→ **The task**
From the entries below, copy out all lines holding "Comité".

→ **Recorded data**
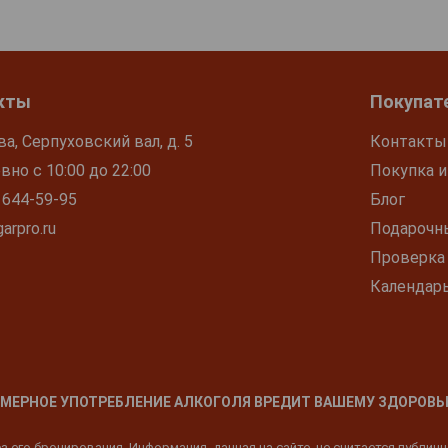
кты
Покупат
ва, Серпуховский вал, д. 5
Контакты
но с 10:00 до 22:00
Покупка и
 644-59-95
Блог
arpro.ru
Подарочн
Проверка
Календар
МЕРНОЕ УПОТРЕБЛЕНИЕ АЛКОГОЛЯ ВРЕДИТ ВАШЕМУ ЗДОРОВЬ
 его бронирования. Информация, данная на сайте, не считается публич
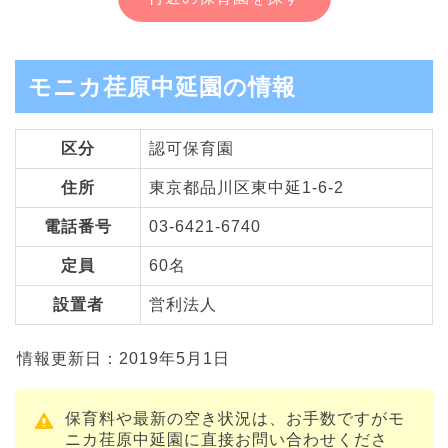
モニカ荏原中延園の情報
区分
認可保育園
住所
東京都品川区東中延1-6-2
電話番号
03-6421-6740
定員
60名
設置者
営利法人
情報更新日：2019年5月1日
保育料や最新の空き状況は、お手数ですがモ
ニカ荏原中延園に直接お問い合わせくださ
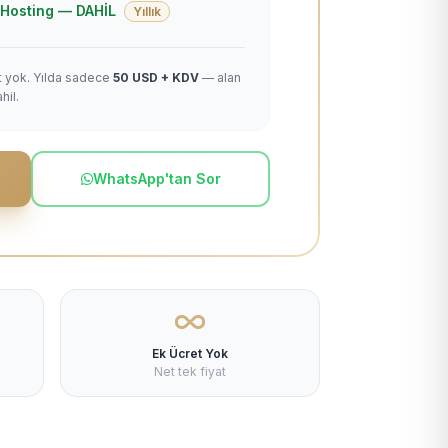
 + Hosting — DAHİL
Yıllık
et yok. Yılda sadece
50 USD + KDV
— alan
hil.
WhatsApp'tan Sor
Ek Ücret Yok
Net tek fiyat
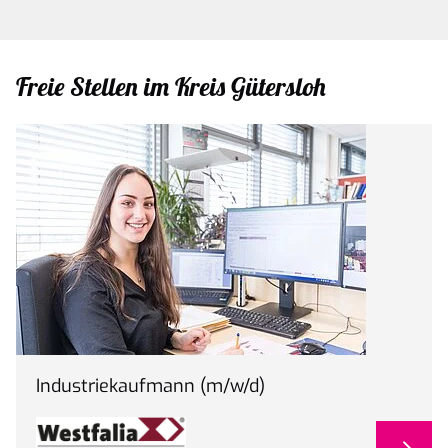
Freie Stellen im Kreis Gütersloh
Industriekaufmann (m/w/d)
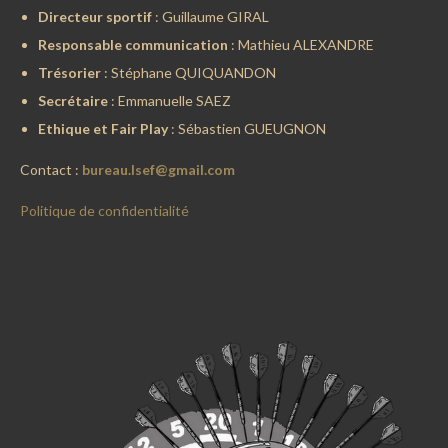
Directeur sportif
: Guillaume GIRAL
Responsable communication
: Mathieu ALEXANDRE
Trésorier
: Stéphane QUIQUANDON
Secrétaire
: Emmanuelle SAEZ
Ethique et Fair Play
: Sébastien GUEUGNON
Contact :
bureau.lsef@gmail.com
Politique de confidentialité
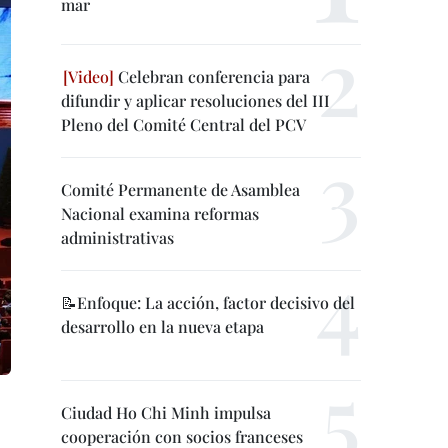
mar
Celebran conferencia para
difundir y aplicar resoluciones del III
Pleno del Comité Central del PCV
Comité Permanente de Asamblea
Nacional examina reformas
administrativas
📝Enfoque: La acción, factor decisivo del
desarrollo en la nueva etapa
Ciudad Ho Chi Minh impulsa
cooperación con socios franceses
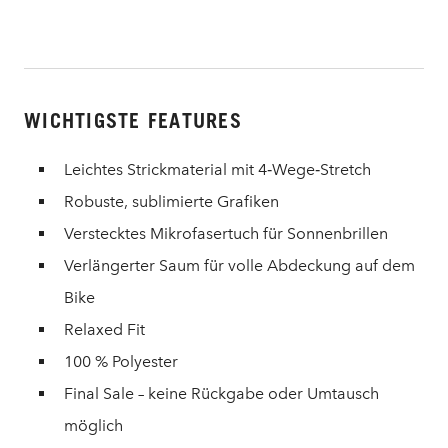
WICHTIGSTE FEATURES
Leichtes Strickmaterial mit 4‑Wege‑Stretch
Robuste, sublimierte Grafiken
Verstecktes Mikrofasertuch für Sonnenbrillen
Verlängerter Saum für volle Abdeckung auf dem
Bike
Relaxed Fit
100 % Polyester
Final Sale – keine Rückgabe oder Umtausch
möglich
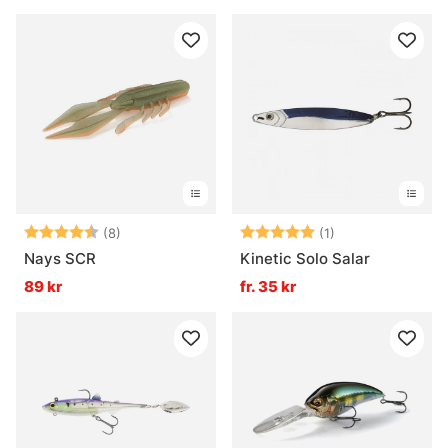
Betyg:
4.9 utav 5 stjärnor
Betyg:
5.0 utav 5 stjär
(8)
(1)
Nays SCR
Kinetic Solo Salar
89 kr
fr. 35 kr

→ **Written answer**
Pleno del Comité Central del PCV
Comité Permanente de Asamblea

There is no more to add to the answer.